Completed 1/5/2015, Reviewed 1/11/2015
The more SF I read, the more likely I am to reread a book. “American Gods” was an easy candidate for several reasons. One, I needed to complete my reviews of Hugo winners, and I read it before I was writing reviews. Two, it took me too long to read it the first time and I got lost in it a couple of time. Since my first read of it around 2005, my reading commitment, and therefore my comprehension, has gotten a lot better. Three, having had a lot more exposure to non-Greek and Roman mythology through my fantasy readings and personal experiences, I’ve found myself more intrigued by the premise of the book: a war between the ancient gods and the gods of modern technology and society.
It’s tough to pin down a favorite part of the book. It’s simply masterful in every way. Shadow, themain character, is easy to identify with. Down on his luck, barely hanging on to sanity, he’s just coasting along, doing what he needs to do to survive. That happens to be being an assistant to a Norse god, who he seems much more like a mob boss than a deity. Shadow is constantly put into precarious situations, but has a dark guardian angel in the animated corpse of his deceased wife. She’s sort of an anti-deus ex machina device. If you’re going to have a deus ex machina, this is the way to do it.

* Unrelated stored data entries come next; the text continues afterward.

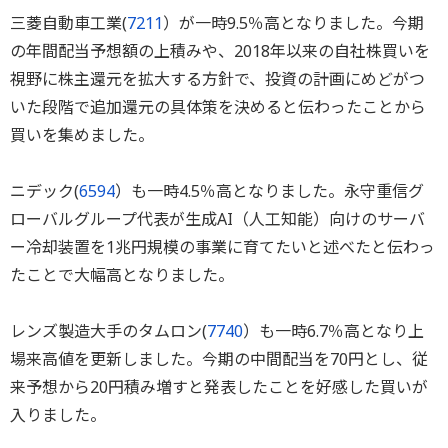
三菱自動車工業(
7211
）が一時9.5％高となりました。今期
の年間配当予想額の上積みや、2018年以来の自社株買いを
視野に株主還元を拡大する方針で、投資の計画にめどがつ
いた段階で追加還元の具体策を決めると伝わったことから
買いを集めました。
ニデック(
6594
）も一時4.5％高となりました。永守重信グ
ローバルグループ代表が生成AI（人工知能）向けのサーバ
ー冷却装置を1兆円規模の事業に育てたいと述べたと伝わっ
たことで大幅高となりました。
レンズ製造大手のタムロン(
7740
）も一時6.7％高となり上
場来高値を更新しました。今期の中間配当を70円とし、従
来予想から20円積み増すと発表したことを好感した買いが
入りました。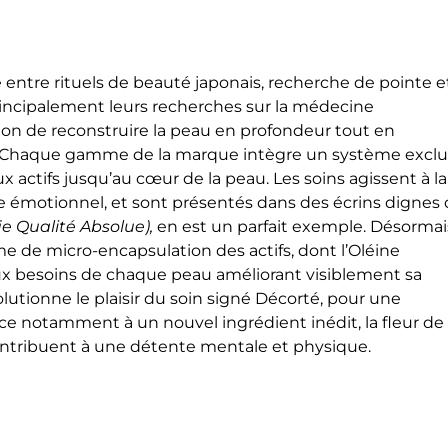
e entre rituels de beauté japonais, recherche de pointe e
incipalement leurs recherches sur la médecine
ion de reconstruire la peau en profondeur tout en
es. Chaque gamme de la marque intègre un système exclu
 actifs jusqu’au cœur de la peau. Les soins agissent à la
tre émotionnel, et sont présentés dans des écrins dignes
fie Qualité Absolue),
en est un parfait exemple. Désormai
e de micro-encapsulation des actifs, dont l’Oléine
 aux besoins de chaque peau améliorant visiblement sa
olutionne le plaisir du soin signé Décorté, pour une
ce notamment à un nouvel ingrédient inédit, la fleur de
ontribuent à une détente mentale et physique.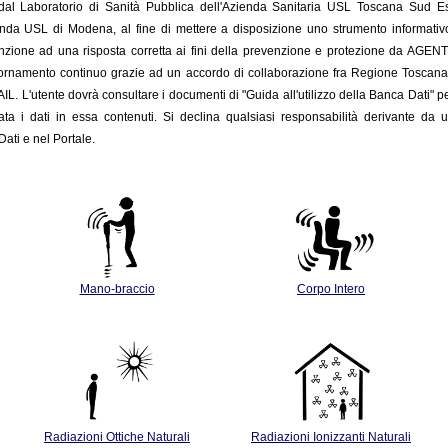
o dal Laboratorio di Sanità Pubblica dell'Azienda Sanitaria USL Toscana Sud 
enda USL di Modena, al fine di mettere a disposizione uno strumento informativo c
nzione ad una risposta corretta ai fini della prevenzione e protezione da AGENTI FIS
giornamento
continuo grazie ad un accordo di collaborazione fra Regione Toscan
INAIL. L'utente dovrà consultare i documenti di "Guida all'utilizzo della Banca Dati" p
ata i dati in essa contenuti. Si declina qualsiasi responsabilità derivante da u
ati e nel Portale.
Mano-braccio
Corpo Intero
Radiazioni Ottiche Naturali
Radiazioni Ionizzanti Naturali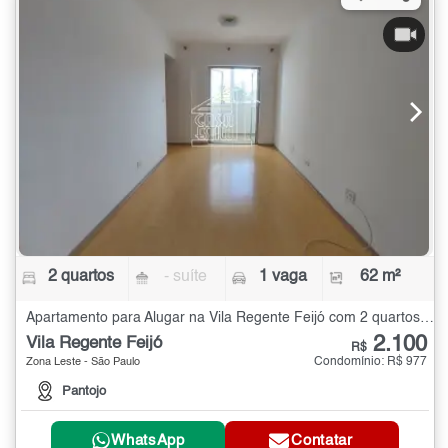
2 quartos
- suíte
1 vaga
62 m²
Apartamento para Alugar na Vila Regente Feijó com 2 quartos - 62 m²
2.100
Vila Regente Feijó
R$
Condomínio: R$ 977
Zona Leste - São Paulo
Pantojo
WhatsApp
Contatar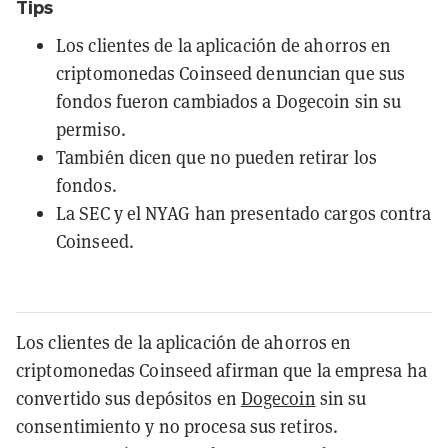
Tips
Los clientes de la aplicación de ahorros en
criptomonedas Coinseed denuncian que sus
fondos fueron cambiados a Dogecoin sin su
permiso.
También dicen que no pueden retirar los
fondos.
La SEC y el NYAG han presentado cargos contra
Coinseed.
Los clientes de la aplicación de ahorros en
criptomonedas Coinseed afirman que la empresa ha
convertido sus depósitos en
Dogecoin
sin su
consentimiento y no procesa sus retiros.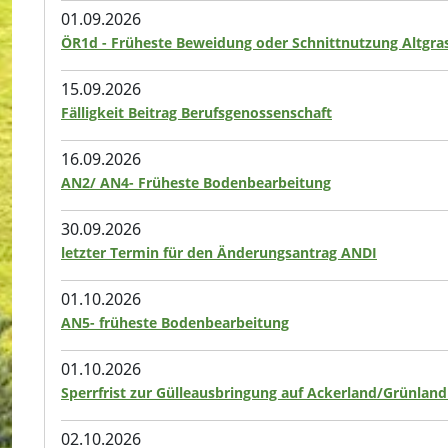
01.09.2026
ÖR1d - Früheste Beweidung oder Schnittnutzung Altgras
15.09.2026
Fälligkeit Beitrag Berufsgenossenschaft
16.09.2026
AN2/ AN4- Früheste Bodenbearbeitung
30.09.2026
letzter Termin für den Änderungsantrag ANDI
01.10.2026
AN5- früheste Bodenbearbeitung
01.10.2026
Sperrfrist zur Gülleausbringung auf Ackerland/Grünland
02.10.2026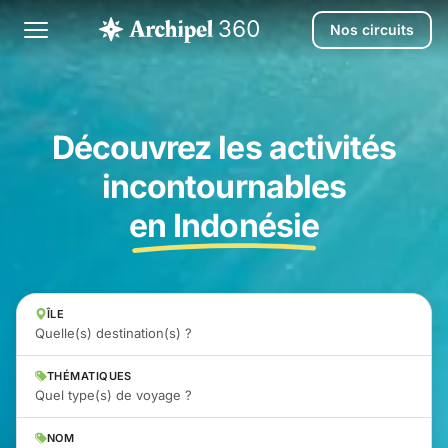
Nos circuits
Découvrez les activités
incontournables
en Indonésie
ÎLE
Quelle(s) destination(s) ?
THÉMATIQUES
Quel type(s) de voyage ?
NOM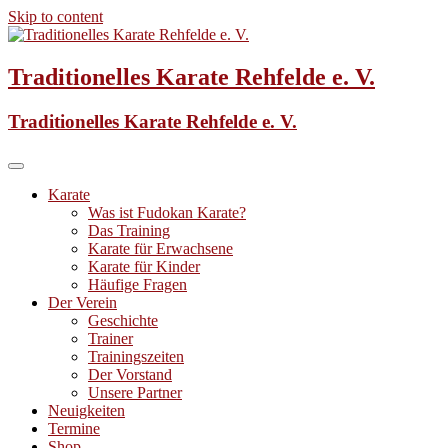
Skip to content
Traditionelles Karate Rehfelde e. V.
Traditionelles Karate Rehfelde e. V.
Karate
Was ist Fudokan Karate?
Das Training
Karate für Erwachsene
Karate für Kinder
Häufige Fragen
Der Verein
Geschichte
Trainer
Trainingszeiten
Der Vorstand
Unsere Partner
Neuigkeiten
Termine
Shop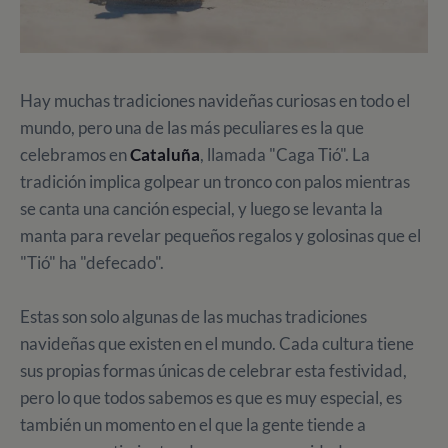
Hay muchas tradiciones navideñas curiosas en todo el
mundo, pero una de las más peculiares es la que
celebramos en
Cataluña
, llamada "Caga Tió". La
tradición implica golpear un tronco con palos mientras
se canta una canción especial, y luego se levanta la
manta para revelar pequeños regalos y golosinas que el
"Tió" ha "defecado".
Estas son solo algunas de las muchas tradiciones
navideñas que existen en el mundo. Cada cultura tiene
sus propias formas únicas de celebrar esta festividad,
pero lo que todos sabemos es que es muy especial, es
también un momento en el que la gente tiende a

He travels the Midwest meeting other gods, all of whom are old and barely making it in the modern world themselves. As Oden’s sidekick, his mission is to help convince these others to join Oden in a battle for their survival. And of course, there’s the modern gods, like TV, trains, and cars, who are bent on getting Shadow to side with them. In a particularly fun scene, as he begins nodding off in a hotel room with the TV on, Lucy Ricardo, not Lucille Ball, engages him in a conversation in the middle of an episode of “I Love Lucy” and attempts to seduce him.
Throughout the story, we get snippets of how some of the ancient gods came to the New World, as it was settled by the Old World, often supplanting the gods of the earlier inhabitants. Shadow’s meetings and these interludes help create a very believable world of the odd and supernatural, reminiscent of the feel of some of Clive Barker’s disturbing settings, though less horrifying. And through all this, there’s even a mystery of the disappearance of young girl from a sleepy Midwest town, which at first seems extraneous, but turns comes full circle at the end of the book.
As complex as the plot is, it never feels complicated. Gaiman is an amazing writer and storyteller. He writes prose that doesn’t seem like prose. It’s literary without being stuffy. The plot and the action move the story like a suspenseful pop novel, but the prose creates a mood and effect that leaves the reader stunned and breathless.
It’s difficult to write more details about “American Gods” that doesn’t reveal the climactic denouement and the shocking twist. Even having read it once before, I was surprised at how effective it was on my second read. While I didn’t have some life changing emotional response to this book, I found it truly wondrous. When I finished it, I understood why so many people have read this book over and over, because I wanted to immediately reread it again. “American Gods” is simply magical. Little wonder that it was nominated for and won so many awards. Five out of five stars.